Clarity: Overall, this paper is well written. It would be good to better clarify the considered MPC setting as distinct from general MPC frameworks, which might consider planning horizons independent from the prediction horizon and which have a stronger focus on safety and feasibility.
Relation to Prior Work: There is a solid effort at placing these results in the context of related work, but it could be improved a bit. The MPC literature does not generally treat disturbances in the same manner as this work, instead placing a stronger focus on robustness (see e.g. https://arxiv.org/abs/2007.00930 and references within) and constraint satisfaction. The incorporation of learning to MPC can be motivated by the difficulty of characterizing safe terminal sets/costs as in [25,26], but is also often motivated by unknown dynamics, e.g. https://arxiv.org/abs/1107.2487. A clearer treatment of this related literature would improve the paper, especially articulating similarities and differences between learning costs, disturbances, and dynamics (e.g. reference tracking can be modeled with either costs or disturbances).
Reproducibility: Yes
Additional Feedback:
Summary and Contributions: This work consider the task of controlling a linear quadratic system subject to perturbations (stochastic or otherwise), when at each time step the next few perturbations are made available. The performance measures considered here is regret wrt the best posthoc control sequence (best U given all perturbations; capturing the statistical challenge). The proposed algorithm has a regret that scales inverse exponentially with the length of the lookahead for perturbations. In addition, the paper shows that a natural strategy (MPC) has a performance ratio that goes to one given a lookahead of log T, against the best online algorithm. While the latter is purely an computational question, its import is due to the fact that for adversarial w's, the optimal offline strategy is not clearly (it is unknown) efficiently computable.
Strengths: + The paper studies a problem that is practically relevant. An online high-level trajectory planning algorithm often outputs some states in to the future for the low-level controller to track. + The algorithmic solution (MPC) is nice even as the optimal online strategy for the stochastic case is efficiently computable.
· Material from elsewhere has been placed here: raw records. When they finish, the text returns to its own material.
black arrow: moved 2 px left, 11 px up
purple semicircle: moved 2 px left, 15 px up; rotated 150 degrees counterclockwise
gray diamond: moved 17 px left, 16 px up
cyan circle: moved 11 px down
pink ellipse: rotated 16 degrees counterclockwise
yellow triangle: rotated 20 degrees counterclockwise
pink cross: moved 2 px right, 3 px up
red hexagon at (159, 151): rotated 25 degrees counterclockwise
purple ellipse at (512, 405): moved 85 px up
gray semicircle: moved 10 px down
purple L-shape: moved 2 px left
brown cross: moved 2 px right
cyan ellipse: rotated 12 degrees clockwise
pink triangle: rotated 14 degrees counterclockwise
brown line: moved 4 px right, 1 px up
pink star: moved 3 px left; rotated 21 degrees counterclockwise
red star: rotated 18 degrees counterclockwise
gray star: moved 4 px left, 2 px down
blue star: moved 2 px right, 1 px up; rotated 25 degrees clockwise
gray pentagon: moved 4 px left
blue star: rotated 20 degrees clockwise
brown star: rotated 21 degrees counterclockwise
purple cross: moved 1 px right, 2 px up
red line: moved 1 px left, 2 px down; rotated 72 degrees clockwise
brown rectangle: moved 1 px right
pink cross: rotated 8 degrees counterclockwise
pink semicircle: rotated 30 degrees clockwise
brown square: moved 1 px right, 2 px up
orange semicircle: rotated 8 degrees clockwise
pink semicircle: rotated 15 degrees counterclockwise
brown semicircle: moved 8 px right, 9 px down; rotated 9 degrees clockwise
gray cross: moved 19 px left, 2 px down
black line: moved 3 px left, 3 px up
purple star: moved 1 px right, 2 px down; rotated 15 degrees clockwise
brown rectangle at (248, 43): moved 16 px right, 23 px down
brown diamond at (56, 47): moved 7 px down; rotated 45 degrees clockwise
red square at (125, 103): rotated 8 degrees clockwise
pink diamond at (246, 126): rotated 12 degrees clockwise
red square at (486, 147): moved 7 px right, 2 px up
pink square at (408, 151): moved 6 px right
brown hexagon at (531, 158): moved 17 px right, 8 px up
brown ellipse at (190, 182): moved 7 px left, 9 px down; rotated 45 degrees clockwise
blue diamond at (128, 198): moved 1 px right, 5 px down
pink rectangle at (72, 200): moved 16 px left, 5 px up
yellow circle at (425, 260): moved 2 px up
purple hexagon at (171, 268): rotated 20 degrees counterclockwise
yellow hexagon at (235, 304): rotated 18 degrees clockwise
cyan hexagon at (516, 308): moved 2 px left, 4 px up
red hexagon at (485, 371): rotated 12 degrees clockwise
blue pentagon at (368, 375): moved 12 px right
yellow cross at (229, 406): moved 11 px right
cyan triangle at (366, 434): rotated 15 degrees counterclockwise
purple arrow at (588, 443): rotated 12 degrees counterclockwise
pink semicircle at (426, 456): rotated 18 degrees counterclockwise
This is so because the suggested algorithm can use a black-box LQR solver.
Weaknesses: + The reliance on exact prediction (as noted in the paper) is unfortunate, and casts doubts on the robustness of the approach.
Correctness: The claims made, while not thoroughly checked, seem plausible.
Clarity: The paper is generally well written.
Relation to Prior Work: As far as the reviewer is aware, rigorous bounds for this setting are unavailable in prior art.
Reproducibility: Yes
Additional Feedback: Thanks for the discussion -- the score is retained.
Summary and Contributions: -- The paper studies the problem of linear quadratic regulator (LQR) control in settings where the system knows (exactly) the future disturbances for a window of time. The paper discusses two types of disturbances, namely, stochastic and adversarial disturbance. The authors provide lower bounds on the dynamic regret in both cases. They also analyze the performance of the model predictive control (MPC) algorithm and based on that, derive upper bounds on the dynamic regret. ---- UPDATE ---- I want to thank the authors for their comprehensive response to my comments. In particular, adding the points made regarding the motivation for having access to exact disturbances and adding the results with inexact disturbances will make the paper stronger.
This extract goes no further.